The most recent grab, as reported by The National Sentinel, involved designating 1.6 million acres of land in Nevada and Utah new national monuments, to prevent them from being developed commercially.
These come on top of earlier land grabs by Obama—the most ever for a president, using the century-old Antiquities Act—which now total enough to form the state of Texas three times over.
As reported by The Hill, reversing Obama’s latest (and previous) land grabs may prove difficult, legally, with Christy Goldfuss, managing director of the White House Council on Environmental Quality, telling the newspaper that the Antiquities Act does not contain any language specifically allowing a follow-on president to undo federal land designations made by previous presidents. (RELATED: See more news on Obama’s treason against America at Treason.news)

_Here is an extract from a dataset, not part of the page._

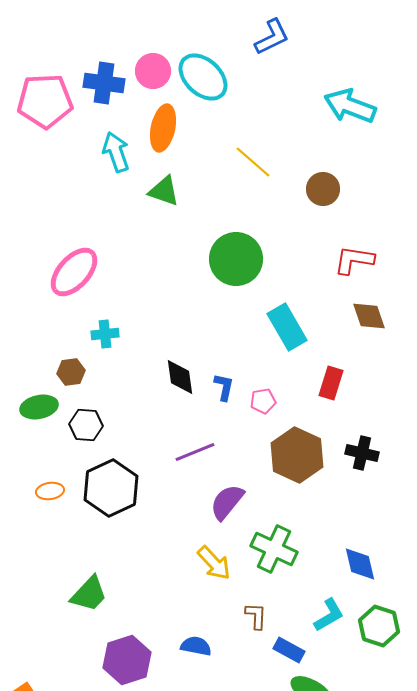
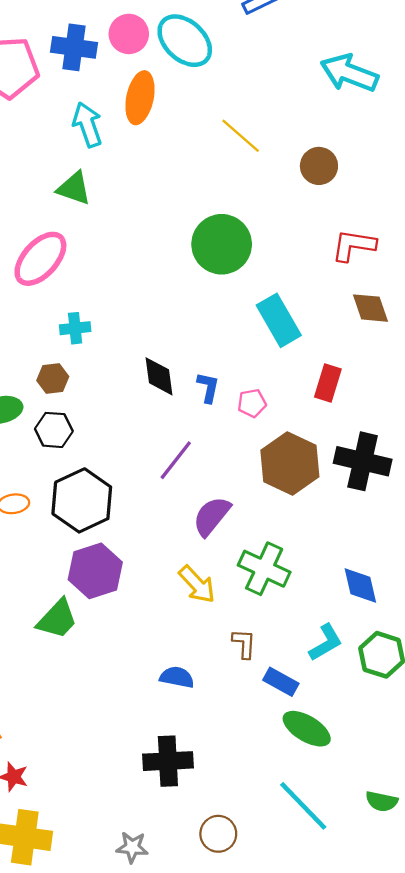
green triangle: (164, 191) -> (74, 188), moved
brown hexagon: (71, 372) -> (53, 379), moved
purple line: (195, 452) -> (176, 460), turned -30
black cross: (362, 453) -> (363, 461), size x1.5
purple hexagon: (127, 660) -> (95, 571), moved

Environmental groups also say such designations can’t be undone, though some Republican lawmakers have disagreed. And therein lies the rub.
Obama, throughout his tenure, pushed the limits of his executive powers. There’s no reason to expect that Trump, who is not beholden to any special interests but only to the American people, won’t do the same thing in an attempt to devolve power from Washington and its massive bureaucracy.
In fact, Obama’s impetus for stealing land from states was to eliminate any chance they could develop it economically. Given Donald Trump’s campaign motto, “Make America Great Again,” combined with his business acumen, that is motivation enough for the president-elect to find ways to reverse as much of the damage Obama has done as possible: To provide new opportunities for American workers while strengthening our economy and security.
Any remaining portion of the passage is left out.